Image of Lise, with the caption IWD Series Interview with Lise

International Women’s Day Blog - Lise Dale

1.    Tell us about your pathway into the games industry?

My journey is a very interesting one, it follows the line of … ‘the degree I studied in University has nothing to do with my current role’.

Although I studied Fashion Management at University, I wanted to make sure that the course I studied had transferable skills and that I would not be pigeonholed into just one industry. The course covered everything from branding/marketing to inventory management to writing business proposals. Whilst the course was fashion specific it didn’t mean that I couldn’t use these skills in other industries too. This was my main agenda when picking a course to study.

It was during my first job in the fashion world that I made up my mind that I was going to follow my dream and work in the games industry. I made a promise to myself that I would one day be working in the games industry ‘I do not know when and I do not know how but I will one day be working for a  game studio’. 

From there it was a case of looking for an opportunity and with each new role I made sure to learn new skills to build on my experience.

I started off in fashion, then the beauty industry (in the operations and business side), then a tech company, then it was onto education games for students, and finally landed my role at Outplay. 

It has been quite a journey but one I do not regret.


2.    What is your role at Outplay? and tell us what your day-to-day is like.

As the Player Support Manager, I look after our Support & Community team, making sure that all our players recieve world-class support for their issues or questions.

I also make sure that we maintain good communication with the development teams and report back on any issues we might be seeing.


3.    What do you enjoy the most about working in the Games Industry?

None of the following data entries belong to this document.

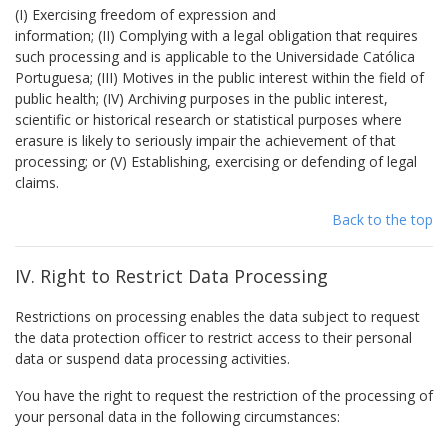
(I) Exercising freedom of expression and
information; (II) Complying with a legal obligation that requires
such processing and is applicable to the Universidade Católica
Portuguesa; (III) Motives in the public interest within the field of
public health; (IV) Archiving purposes in the public interest,
scientific or historical research or statistical purposes where
erasure is likely to seriously impair the achievement of that
processing; or (V) Establishing, exercising or defending of legal
claims.
Back to the top
IV. Right to Restrict Data Processing
Restrictions on processing enables the data subject to request
the data protection officer to restrict access to their personal
data or suspend data processing activities.
You have the right to request the restriction of the processing of
your personal data in the following circumstances: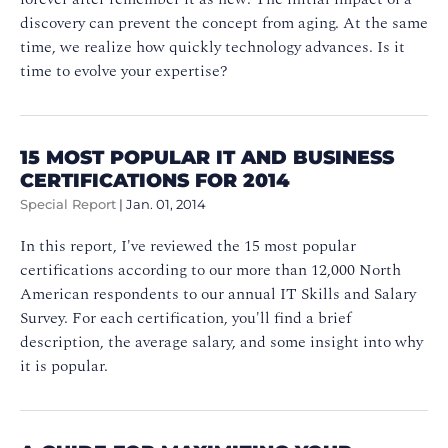
discovery can prevent the concept from aging. At the same
time, we realize how quickly technology advances. Is it
time to evolve your expertise?
15 MOST POPULAR IT AND BUSINESS
CERTIFICATIONS FOR 2014
Special Report
|
Jan. 01, 2014
In this report, I've reviewed the 15 most popular
certifications according to our more than 12,000 North
American respondents to our annual IT Skills and Salary
Survey. For each certification, you'll find a brief
description, the average salary, and some insight into why
it is popular.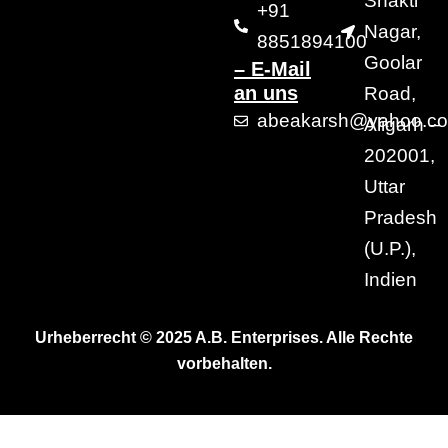
Shakti
+91
Nagar,
8851894100
Goolar
– E-Mail
an uns
Road,
abeakarsh@yahoo.c
Aligarh –
202001,
Uttar
Pradesh
(U.P.),
Indien
Urheberrecht © 2025 A.B. Enterprises. Alle Rechte
vorbehalten.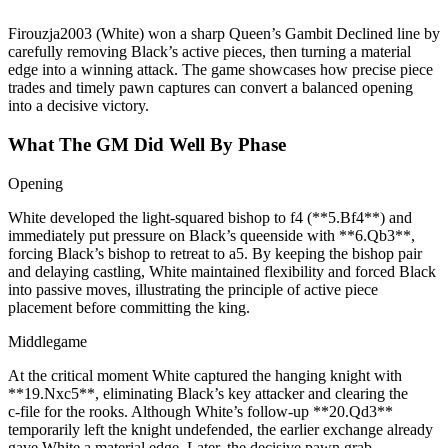
Firouzja2003 (White) won a sharp Queen’s Gambit Declined line by
carefully removing Black’s active pieces, then turning a material
edge into a winning attack. The game showcases how precise piece
trades and timely pawn captures can convert a balanced opening
into a decisive victory.
What The GM Did Well By Phase
Opening
White developed the light‑squared bishop to f4 (**5.Bf4**) and
immediately put pressure on Black’s queenside with **6.Qb3**,
forcing Black’s bishop to retreat to a5. By keeping the bishop pair
and delaying castling, White maintained flexibility and forced Black
into passive moves, illustrating the principle of active piece
placement before committing the king.
Middlegame
At the critical moment White captured the hanging knight with
**19.Nxc5**, eliminating Black’s key attacker and clearing the
c‑file for the rooks. Although White’s follow‑up **20.Qd3**
temporarily left the knight undefended, the earlier exchange already
gave White a material edge. Later, the decisive pawn grab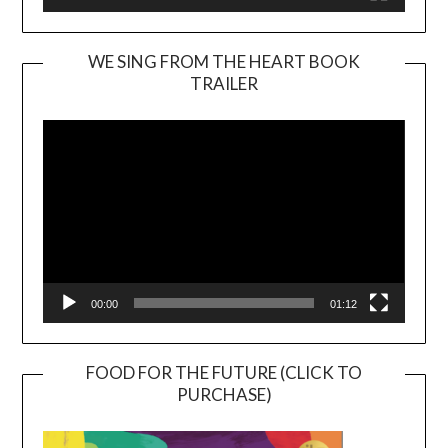
WE SING FROM THE HEART BOOK
TRAILER
Video
Player
00:00
01:12
FOOD FOR THE FUTURE (CLICK TO
PURCHASE)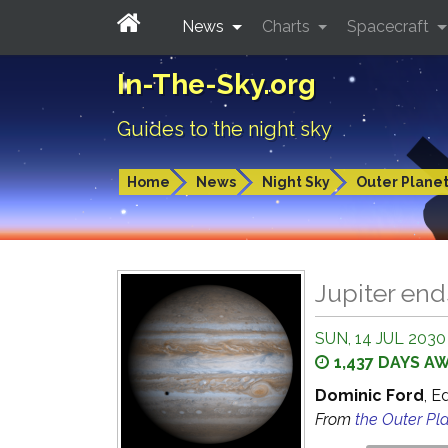
News
Charts
Spacecraft
In-The-Sky.org
Guides to the night sky
Home
News
Night Sky
Outer Plane
Jupiter en
SUN, 14 JUL 2030
1,437 DAYS A
Dominic Ford
, E
From
the Outer Pl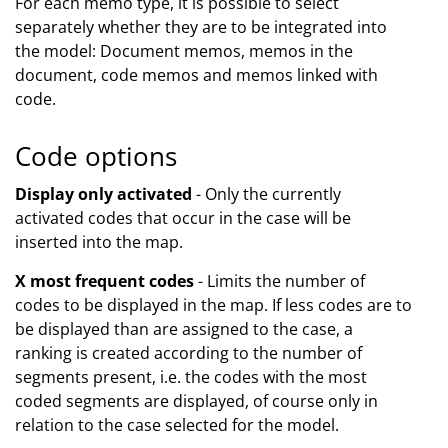
For each memo type, it is possible to select
separately whether they are to be integrated into
the model: Document memos, memos in the
document, code memos and memos linked with
code.
Code options
Display only activated
- Only the currently
activated codes that occur in the case will be
inserted into the map.
X most frequent codes
- Limits the number of
codes to be displayed in the map. If less codes are to
be displayed than are assigned to the case, a
ranking is created according to the number of
segments present, i.e. the codes with the most
coded segments are displayed, of course only in
relation to the case selected for the model.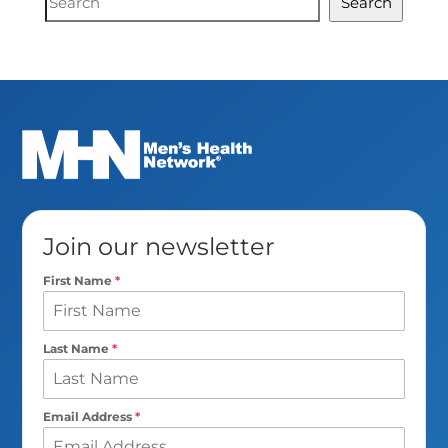
Search
Search
Join our newsletter
First Name
*
Last Name
*
Email Address
*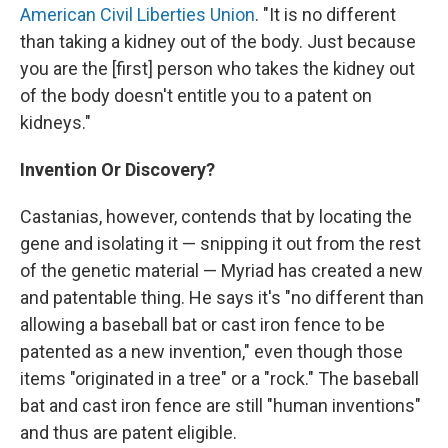
American Civil Liberties Union
. "It is no different
than taking a kidney out of the body. Just because
you are the [first] person who takes the kidney out
of the body doesn't entitle you to a patent on
kidneys."
Invention Or Discovery?
Castanias, however, contends that by locating the
gene and isolating it — snipping it out from the rest
of the genetic material — Myriad has created a new
and patentable thing. He says it's "no different than
allowing a baseball bat or cast iron fence to be
patented as a new invention," even though those
items "originated in a tree" or a "rock." The baseball
bat and cast iron fence are still "human inventions"
and thus are patent eligible.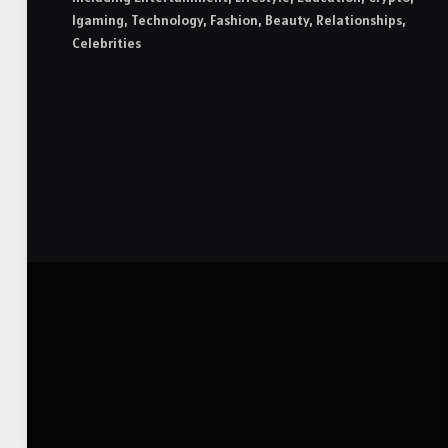
Igaming, Technology, Fashion, Beauty, Relationships,
Celebrities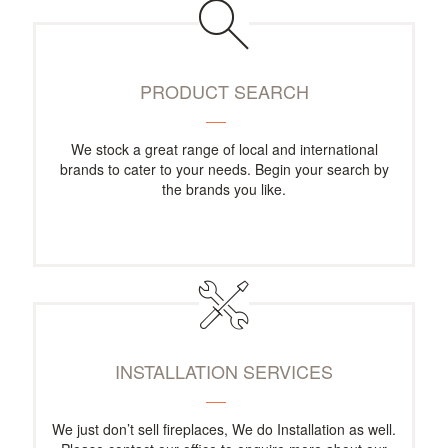
PRODUCT SEARCH
We stock a great range of local and international
brands to cater to your needs. Begin your search by
the brands you like.
INSTALLATION SERVICES
We just don’t sell fireplaces, We do Installation as well.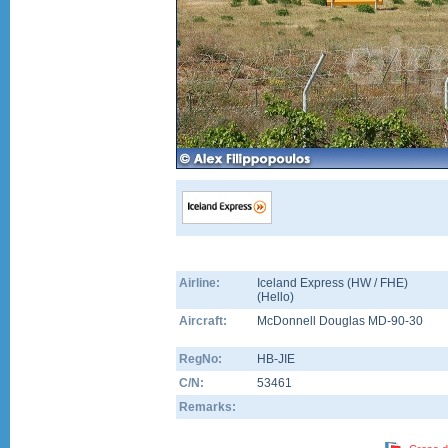
Airline:
Iceland Express (HW / FHE)
(
Hello
)
Aircraft:
McDonnell Douglas MD-90-30
RegNo:
HB-JIE
C/N:
53461
Remarks: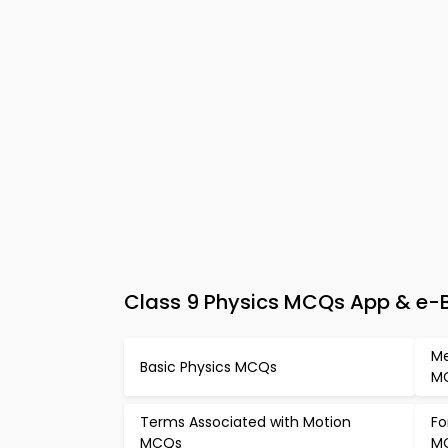
Class 9 Physics MCQs App & e-Bo
Me
Basic Physics MCQs
M
Terms Associated with Motion
Fo
MCQs
M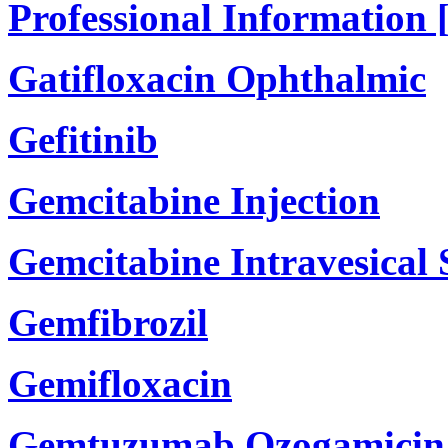
Professional Information 
Gatifloxacin Ophthalmic
Gefitinib
Gemcitabine Injection
Gemcitabine Intravesical
Gemfibrozil
Gemifloxacin
Gemtuzumab Ozogamicin 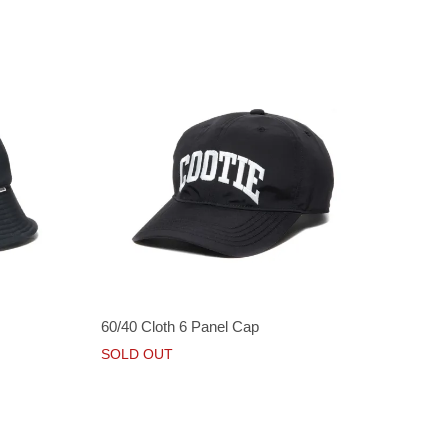
60/40 Cloth 6 Panel Cap
SOLD OUT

The most obvious answer would be ‘because I love games’. But in all seriousness, I enjoy learning more about the games industry and what goes into making a game. 

It is also nice to see how different areas work and the pathways you can take if you want to have a different direction in your career.


4.    What challenges have you faced in your career, and how were you supported or how did you overcome them?

I’m sure we have all had this happen to us in one way or another but the common ‘you are not good enough’ and the ‘you don’t have enough experience’ comments come to mind.

I also grew up in a time when gaming was not thought to be a good career move and anything computer related was a boy’s or a man’s field. Mention the word ’gaming’ back then and you’d be met with the ‘it won’t make money’ or ‘it’s just a passing phase, it will never work as a job’.

While these things might have delayed me from getting into the gaming industry, they did not stop me. People who know me, know that I tend not to care what people think of me and if I set my mind to something I will attempt it. 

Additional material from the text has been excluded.